I agree with the 'why' question, Jar, but your second question has me worried. I think adaptation and imperfection are indeed the basic things that evolution is built on.
But they are not the only things. He (or she) tends to leave out the filtering part of the equation. That variable filter, one that changes with time, location, and circumstance is as important as the changes in the critters themselves.
It all depends on how you define 'design' of course, but if you call the relation that exists between form and function in many structures in living nature 'design', then I think John 10:10 has a point. We see that there is such a relation, so, in a way, we do "start with the knowledge that 'design' exists", just as we start with the knowledge that gravity exists when we try to theorize an explanation for it.
I think the key here is that first sentence. If some IDer can one day come up with a definition of design that is applicable to what is seen, they might be able to, at the least, begin a discussion and debate. But so far that has not happened.
Take for example the stone arches or rock bridges. They serve no function. A man made bridge is designed to cross an obstacle to allow folk, critters and things to get from one side to another. The rock bridge though serves no function. It just is.
But I don't agree that we start from a knowledge that design exists. There is a reason that we find natural bridges wonderous, and that is precisely because they are unusual, out of the ordinary.

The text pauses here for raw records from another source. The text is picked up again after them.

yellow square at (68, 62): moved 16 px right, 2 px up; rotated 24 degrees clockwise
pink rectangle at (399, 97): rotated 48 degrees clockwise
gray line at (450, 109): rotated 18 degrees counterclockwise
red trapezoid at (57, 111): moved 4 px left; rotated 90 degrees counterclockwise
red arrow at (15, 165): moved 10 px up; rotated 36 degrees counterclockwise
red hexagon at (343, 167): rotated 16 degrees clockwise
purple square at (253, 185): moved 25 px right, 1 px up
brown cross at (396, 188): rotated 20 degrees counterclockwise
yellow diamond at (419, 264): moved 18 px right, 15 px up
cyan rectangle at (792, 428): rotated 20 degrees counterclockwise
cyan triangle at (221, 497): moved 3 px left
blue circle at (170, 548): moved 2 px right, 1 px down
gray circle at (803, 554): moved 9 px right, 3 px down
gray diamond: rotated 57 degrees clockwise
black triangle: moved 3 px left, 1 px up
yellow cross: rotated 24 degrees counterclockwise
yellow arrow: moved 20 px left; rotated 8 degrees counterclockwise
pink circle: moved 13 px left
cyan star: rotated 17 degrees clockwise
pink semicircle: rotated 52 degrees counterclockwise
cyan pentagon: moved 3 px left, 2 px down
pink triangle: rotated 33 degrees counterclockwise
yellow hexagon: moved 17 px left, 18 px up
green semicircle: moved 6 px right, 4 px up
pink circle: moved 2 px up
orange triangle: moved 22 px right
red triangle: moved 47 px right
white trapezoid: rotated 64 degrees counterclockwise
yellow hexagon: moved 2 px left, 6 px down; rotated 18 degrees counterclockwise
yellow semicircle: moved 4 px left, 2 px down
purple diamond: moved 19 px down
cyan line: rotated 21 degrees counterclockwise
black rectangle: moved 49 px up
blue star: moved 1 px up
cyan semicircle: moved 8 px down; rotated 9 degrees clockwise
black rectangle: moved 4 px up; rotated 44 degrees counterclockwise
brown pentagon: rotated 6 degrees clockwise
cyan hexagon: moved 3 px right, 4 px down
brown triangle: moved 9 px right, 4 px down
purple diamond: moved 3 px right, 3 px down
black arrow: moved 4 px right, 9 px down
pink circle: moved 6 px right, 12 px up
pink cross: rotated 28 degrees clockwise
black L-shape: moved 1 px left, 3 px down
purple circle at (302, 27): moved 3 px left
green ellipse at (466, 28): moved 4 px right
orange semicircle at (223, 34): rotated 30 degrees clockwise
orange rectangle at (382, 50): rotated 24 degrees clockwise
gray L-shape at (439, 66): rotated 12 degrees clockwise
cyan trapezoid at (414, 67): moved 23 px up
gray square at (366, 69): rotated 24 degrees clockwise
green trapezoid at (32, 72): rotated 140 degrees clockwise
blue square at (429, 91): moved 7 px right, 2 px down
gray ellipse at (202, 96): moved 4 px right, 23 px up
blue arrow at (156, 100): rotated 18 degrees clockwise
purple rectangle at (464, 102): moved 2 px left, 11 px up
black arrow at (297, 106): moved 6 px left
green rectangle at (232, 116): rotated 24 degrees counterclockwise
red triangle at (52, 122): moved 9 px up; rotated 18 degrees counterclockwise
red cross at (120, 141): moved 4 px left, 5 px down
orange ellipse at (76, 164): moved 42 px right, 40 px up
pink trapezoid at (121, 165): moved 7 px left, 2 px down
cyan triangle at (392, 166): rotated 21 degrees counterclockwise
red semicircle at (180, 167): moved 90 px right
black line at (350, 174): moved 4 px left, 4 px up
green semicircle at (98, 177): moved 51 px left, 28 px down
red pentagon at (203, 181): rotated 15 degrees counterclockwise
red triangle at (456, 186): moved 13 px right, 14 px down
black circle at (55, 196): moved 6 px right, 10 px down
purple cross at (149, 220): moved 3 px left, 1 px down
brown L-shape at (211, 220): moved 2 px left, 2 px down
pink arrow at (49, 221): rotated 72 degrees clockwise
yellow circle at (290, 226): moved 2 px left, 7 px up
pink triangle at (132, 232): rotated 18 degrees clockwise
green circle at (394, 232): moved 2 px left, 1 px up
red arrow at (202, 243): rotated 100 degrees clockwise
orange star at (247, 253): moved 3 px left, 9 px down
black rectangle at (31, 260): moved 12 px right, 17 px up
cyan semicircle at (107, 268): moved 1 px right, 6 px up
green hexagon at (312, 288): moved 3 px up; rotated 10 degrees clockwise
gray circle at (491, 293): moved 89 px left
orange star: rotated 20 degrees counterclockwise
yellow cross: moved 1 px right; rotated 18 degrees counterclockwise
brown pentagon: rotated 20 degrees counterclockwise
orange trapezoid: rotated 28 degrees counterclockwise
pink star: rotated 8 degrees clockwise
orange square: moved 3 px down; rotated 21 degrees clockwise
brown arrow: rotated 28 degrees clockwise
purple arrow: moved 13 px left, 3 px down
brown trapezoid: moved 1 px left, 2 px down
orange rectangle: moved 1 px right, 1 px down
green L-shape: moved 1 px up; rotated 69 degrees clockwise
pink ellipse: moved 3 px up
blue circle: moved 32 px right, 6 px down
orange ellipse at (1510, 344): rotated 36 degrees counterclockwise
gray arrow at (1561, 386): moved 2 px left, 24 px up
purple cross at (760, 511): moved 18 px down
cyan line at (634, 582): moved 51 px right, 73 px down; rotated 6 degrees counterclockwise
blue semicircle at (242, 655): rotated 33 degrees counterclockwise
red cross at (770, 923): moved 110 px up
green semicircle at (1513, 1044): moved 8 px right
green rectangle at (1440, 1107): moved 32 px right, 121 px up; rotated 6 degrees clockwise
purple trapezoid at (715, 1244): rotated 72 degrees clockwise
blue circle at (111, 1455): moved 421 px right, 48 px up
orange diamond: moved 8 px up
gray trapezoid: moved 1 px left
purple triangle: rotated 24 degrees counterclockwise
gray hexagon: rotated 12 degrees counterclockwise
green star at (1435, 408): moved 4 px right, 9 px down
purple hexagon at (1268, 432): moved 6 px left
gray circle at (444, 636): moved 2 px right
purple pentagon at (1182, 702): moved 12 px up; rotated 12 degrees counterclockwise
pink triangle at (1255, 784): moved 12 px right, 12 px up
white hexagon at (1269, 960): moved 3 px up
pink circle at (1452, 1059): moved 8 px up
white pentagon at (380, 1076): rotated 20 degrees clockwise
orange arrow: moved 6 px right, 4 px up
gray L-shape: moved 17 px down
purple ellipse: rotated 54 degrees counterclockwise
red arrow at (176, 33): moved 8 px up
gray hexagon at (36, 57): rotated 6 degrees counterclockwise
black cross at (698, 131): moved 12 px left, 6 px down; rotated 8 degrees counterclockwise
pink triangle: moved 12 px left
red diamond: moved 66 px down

To look at your example of gravity, it is something we know because we can observe it. It's a word we invented to explain what we see. It's not a preconception, but rather a result.
If IDers could first come up with some definition of what design is similar to the definition we use for gravity, "The thing that makes things fall down", then we could begin. The simplistic working definition of gravity above is still specific enough that all of us can then test it, and at the least, agree that is a working definition of the word, but not an explanation of the phenomina.
Right now we have no such definition for design. We could make one that is really broad, and say "Design is that thing that gives things form or makes them work or determines how they will react with other things." The problem is that such a definition is so broad as to be meaningless.